Up (2009)

Posted by on Dec 30, 2011 in Fantasy/Adventure | 0 comments


Disclaimer: A lot more deaths than are typical of Disney, one of which is the saddest since Bambi’s mom.

Up is one of the most unexpected delights ever brought to screen, and in the realm of movies conventionally thought to be intended for youths, may also be the single greatest of its kind to speak to adult couples. But therein also lies a double-edged sword. Kids will most definitely fail to share the same overwhelming enthusiasm of their adult counterparts. They just won’t connect on the same level. That “level” being the title of this collection. In terms of “feeling like a kid again,” Up is a masterpiece.

A frumpy and shy youngster sits in a theater watching a newsreel in what we can only assume precedes an adventure serial in a Saturday matinee. It seems this youngster is infatuated with explorer Charles Muntz (Christopher Plummer), wearing a flight hat and goggles that most closely resemble the real-life hero. He wears them everywhere, using his imagination to create mini adventures in his everyday life and mimicking Muntz’s signature catchphrases and movements.

Even when the scientific community declares Muntz a phony, the boy’s passion never subsides. Instead, he vows to become an explorer himself. It is around this time that the youngster meets a counterpart, an adorably quirky, endlessly courageous, and hilariously talkative young girl who has the same affinity for Muntz, flight, and exploration. (She’s a perfect match to his cowardice and silence.) Together, they become the sole members of an imaginary club in which they log their adventures in a scrapbook.

In one of the most masterful montage sequences of the past 50 years, the duo gets married, fixes up a small house, and does all the lovey dovey stuff couples do. She works with animals, and he with balloons. They decide to have kids. She’s infertile. They decide on the adventure route, and save money. But life happens … as does death.

If you’re not easily wowed by the power of cinema, Up will be the one that finally does the trick. I can damn near guarantee that you’ll be in tears within 10 minutes. Up has the most tearjerker opening in the history of film. Period. And most of it is done without a single word of dialogue. If you aren’t impressed by that amazing bit of filmmaking, then nothing will impress you. Jerk.

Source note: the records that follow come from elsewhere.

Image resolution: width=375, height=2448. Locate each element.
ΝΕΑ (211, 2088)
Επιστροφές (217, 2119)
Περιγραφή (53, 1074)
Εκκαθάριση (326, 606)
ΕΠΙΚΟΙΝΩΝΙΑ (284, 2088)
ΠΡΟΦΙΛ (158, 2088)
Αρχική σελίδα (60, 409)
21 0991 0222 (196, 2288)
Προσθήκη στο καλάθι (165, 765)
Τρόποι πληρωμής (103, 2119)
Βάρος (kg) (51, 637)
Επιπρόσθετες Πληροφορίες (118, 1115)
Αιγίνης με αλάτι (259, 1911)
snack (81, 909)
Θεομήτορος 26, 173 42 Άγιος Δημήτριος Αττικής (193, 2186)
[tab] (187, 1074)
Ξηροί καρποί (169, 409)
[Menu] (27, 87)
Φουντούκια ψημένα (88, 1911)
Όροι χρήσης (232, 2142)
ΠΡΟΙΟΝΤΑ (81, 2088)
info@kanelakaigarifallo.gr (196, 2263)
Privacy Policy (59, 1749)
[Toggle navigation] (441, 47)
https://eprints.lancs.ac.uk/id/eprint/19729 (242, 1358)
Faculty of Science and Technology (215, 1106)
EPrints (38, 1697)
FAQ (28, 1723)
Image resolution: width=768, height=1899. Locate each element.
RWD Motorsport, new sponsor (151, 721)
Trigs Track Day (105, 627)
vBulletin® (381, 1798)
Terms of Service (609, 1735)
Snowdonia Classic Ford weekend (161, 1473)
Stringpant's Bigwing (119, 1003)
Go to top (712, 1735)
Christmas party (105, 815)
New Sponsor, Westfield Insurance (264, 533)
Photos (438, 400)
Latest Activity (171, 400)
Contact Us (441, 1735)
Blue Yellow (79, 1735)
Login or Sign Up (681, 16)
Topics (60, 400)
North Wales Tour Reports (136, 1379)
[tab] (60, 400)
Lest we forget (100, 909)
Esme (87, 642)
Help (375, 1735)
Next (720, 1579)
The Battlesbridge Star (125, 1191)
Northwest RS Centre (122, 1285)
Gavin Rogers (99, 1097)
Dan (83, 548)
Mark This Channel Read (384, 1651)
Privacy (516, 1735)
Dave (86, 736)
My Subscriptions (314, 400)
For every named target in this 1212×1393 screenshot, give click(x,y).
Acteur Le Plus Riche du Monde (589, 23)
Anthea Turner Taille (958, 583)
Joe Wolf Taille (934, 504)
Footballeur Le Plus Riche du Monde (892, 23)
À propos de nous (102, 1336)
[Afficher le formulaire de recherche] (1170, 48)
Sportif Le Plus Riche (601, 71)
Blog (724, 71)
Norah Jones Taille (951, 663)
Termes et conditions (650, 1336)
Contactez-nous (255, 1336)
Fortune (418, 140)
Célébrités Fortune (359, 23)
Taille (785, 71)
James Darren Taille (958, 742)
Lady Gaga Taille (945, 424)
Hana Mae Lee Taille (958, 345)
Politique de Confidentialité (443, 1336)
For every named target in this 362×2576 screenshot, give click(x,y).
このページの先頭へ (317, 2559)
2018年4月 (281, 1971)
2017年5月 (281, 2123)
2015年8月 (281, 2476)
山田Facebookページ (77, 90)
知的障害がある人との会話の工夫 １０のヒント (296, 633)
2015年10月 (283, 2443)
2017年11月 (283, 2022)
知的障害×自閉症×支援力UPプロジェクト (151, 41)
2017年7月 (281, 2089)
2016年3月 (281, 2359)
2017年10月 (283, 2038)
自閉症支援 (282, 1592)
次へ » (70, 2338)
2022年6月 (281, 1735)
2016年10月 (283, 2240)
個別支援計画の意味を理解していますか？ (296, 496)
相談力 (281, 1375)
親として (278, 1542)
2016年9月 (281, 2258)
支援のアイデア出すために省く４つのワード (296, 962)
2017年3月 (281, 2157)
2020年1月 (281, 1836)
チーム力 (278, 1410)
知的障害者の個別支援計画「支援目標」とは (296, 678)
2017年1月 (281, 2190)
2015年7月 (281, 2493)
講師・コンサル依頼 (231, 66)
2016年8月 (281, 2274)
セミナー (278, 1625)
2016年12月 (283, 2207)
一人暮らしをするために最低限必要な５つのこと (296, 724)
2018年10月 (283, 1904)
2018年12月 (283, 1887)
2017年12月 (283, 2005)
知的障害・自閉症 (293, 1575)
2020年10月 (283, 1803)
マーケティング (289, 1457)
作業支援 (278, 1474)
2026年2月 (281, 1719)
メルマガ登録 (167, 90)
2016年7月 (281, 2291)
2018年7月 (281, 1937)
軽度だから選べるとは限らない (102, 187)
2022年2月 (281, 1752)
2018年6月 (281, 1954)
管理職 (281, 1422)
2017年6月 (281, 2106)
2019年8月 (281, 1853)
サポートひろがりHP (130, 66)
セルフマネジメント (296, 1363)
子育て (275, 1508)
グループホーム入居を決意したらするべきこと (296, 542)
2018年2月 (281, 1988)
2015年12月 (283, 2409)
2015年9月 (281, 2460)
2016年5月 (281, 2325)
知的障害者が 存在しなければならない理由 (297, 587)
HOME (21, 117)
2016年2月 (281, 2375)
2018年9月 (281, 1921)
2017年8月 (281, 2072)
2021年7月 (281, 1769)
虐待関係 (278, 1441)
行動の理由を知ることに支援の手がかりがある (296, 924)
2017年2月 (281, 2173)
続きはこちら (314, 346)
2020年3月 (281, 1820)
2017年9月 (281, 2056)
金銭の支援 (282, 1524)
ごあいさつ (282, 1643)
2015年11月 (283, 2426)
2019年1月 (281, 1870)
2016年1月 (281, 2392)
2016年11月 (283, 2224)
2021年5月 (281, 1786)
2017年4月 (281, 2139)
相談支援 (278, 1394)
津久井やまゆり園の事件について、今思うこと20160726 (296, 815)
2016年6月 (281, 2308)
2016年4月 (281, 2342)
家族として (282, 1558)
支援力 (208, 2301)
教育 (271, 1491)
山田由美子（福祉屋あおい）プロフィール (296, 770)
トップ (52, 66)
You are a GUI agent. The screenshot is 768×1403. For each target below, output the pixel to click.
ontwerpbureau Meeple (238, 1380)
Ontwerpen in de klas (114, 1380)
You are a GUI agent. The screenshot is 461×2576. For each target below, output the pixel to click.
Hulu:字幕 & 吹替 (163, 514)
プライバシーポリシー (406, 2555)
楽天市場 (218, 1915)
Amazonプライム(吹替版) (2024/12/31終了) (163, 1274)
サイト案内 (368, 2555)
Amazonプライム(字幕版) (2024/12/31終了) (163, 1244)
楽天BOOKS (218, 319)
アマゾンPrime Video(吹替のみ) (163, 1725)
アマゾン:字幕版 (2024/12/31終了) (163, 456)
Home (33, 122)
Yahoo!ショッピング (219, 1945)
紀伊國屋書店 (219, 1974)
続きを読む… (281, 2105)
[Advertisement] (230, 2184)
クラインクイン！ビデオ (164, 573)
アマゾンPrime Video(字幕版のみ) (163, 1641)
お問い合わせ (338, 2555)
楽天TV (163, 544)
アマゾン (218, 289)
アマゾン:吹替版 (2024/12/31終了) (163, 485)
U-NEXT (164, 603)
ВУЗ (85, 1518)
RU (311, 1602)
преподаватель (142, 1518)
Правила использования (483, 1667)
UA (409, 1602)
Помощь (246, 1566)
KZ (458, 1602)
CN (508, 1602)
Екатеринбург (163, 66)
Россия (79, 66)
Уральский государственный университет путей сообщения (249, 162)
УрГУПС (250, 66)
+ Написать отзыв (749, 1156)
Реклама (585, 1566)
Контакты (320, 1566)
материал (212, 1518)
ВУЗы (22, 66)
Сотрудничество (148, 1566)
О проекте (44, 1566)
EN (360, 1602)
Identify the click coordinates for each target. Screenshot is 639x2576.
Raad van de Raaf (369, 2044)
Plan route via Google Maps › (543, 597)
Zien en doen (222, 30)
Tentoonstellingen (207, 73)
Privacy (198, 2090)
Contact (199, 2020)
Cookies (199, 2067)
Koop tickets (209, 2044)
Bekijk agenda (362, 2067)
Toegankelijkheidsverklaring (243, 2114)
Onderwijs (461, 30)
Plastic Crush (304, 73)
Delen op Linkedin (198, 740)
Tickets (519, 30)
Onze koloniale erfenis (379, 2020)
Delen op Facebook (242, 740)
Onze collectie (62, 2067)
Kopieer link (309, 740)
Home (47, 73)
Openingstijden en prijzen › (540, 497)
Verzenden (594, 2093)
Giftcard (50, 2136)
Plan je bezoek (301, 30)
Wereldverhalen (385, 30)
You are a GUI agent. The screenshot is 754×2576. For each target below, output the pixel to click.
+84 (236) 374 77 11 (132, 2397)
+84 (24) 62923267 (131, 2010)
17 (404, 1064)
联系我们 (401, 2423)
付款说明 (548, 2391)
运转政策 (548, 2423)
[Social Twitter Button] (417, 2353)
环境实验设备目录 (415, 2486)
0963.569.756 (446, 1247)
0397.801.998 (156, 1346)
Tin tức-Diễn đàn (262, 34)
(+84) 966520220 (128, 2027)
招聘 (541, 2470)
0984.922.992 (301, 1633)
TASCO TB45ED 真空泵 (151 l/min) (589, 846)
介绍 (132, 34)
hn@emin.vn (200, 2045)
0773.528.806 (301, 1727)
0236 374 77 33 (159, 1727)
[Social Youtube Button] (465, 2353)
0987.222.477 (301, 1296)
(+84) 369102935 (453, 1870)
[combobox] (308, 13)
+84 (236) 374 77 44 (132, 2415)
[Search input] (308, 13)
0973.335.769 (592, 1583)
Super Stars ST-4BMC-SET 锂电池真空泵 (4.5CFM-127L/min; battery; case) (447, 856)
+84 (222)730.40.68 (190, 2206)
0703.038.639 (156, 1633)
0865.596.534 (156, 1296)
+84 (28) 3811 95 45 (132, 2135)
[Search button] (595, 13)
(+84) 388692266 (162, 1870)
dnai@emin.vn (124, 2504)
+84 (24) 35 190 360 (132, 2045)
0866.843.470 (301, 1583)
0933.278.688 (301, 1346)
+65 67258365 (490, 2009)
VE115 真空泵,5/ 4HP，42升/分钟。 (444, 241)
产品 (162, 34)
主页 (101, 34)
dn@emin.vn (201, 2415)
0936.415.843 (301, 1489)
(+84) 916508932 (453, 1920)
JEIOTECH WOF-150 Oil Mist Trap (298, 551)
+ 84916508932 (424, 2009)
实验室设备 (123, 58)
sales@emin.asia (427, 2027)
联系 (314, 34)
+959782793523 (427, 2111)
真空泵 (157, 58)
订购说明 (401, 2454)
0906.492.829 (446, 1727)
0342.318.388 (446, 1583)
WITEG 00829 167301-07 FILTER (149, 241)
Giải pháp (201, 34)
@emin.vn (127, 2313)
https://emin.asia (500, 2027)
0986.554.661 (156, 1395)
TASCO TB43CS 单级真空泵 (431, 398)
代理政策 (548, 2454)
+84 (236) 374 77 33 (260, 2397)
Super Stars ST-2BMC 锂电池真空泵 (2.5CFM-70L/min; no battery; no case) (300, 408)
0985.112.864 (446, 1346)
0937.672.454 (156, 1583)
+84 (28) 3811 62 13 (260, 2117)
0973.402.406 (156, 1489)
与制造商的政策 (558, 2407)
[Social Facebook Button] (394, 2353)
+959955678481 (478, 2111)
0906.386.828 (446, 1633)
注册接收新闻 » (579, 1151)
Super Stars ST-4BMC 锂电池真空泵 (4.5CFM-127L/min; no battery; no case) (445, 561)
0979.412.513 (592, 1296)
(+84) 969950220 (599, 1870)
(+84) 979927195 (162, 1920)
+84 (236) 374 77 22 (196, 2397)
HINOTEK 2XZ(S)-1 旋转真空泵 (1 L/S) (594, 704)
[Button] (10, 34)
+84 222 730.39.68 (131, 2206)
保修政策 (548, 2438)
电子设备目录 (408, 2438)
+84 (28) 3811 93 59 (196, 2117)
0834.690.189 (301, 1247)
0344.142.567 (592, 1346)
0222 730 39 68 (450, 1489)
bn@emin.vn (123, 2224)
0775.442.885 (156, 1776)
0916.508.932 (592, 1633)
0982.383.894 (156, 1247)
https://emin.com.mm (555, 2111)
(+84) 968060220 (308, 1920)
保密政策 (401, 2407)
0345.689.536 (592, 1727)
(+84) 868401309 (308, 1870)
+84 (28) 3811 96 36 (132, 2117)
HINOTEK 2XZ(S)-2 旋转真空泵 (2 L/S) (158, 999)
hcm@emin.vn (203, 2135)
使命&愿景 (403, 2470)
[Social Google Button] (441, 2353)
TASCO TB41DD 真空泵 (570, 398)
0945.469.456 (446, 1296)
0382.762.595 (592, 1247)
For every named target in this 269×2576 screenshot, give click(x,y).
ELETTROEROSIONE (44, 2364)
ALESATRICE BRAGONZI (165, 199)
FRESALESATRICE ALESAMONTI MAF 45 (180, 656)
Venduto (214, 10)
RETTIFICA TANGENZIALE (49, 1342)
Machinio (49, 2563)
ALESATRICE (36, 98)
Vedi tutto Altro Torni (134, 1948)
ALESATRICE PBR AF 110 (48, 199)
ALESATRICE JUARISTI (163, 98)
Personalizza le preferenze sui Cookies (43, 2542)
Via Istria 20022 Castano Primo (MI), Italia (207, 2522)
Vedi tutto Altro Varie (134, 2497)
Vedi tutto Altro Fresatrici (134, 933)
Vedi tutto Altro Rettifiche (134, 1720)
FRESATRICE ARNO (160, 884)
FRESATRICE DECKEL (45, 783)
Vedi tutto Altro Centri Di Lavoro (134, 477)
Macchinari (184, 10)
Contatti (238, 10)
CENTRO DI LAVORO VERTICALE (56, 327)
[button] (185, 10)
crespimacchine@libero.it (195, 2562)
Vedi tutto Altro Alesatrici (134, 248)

Now, decades later, Mr. Fredricksen (Ed Asner) spends his days alone. And cantankerous. Just waiting to die. Regretting a life not spent following the dream he and his wife planned together. He’s the kind of character every neighborhood has – the one who yells at kids that step in his yard and is eventually forced to move into a retirement home. It sounds like a bummer of a movie, but don’t worry. It turns around once a determined boy scout (Jordan Nagai) arrives at his door, and they’re suddenly thrust into an unexpected adventure.

With this unlikely duo on a long, up3strange trip, this is Pixar’s attempt at a road movie; both characters have a great deal to learn from each other as they fight and banter. The kid needs a father figure, and the fogey needs … well … anyone. But it’s obviously more of a traditional adventure.

As usual, this is another visual delight from Pixar, starting with the moment thousands of balloons lift Mr. Fredricksen’s inner-city home, to the final moments in a lush jungle. It is likewise a delightful dark comedy, with moments to lighten the mood such as Mr. Fredricksen’s sinister daydream about how he can get rid of the scout.

Kids will find appeal in a colorful, rare bird and a pack of talkative dogs (mostly Dug, voiced by co-director Bob Peterson). Young-uns will find them a riot, no doubt, but I found them rather annoying after a while and their gags pretty cliché. (Though I gotta admit, the line “I just met you … and I love you” was pretty good.)

Also co-directed by Monsters Inc.’s Pete Docter, and drawing inspiration from Sir Arthur Conan Doyle’s Lost World, Up has a little bit of something for kids and teens, and a lot of something for anyone looking to feel like a kid again.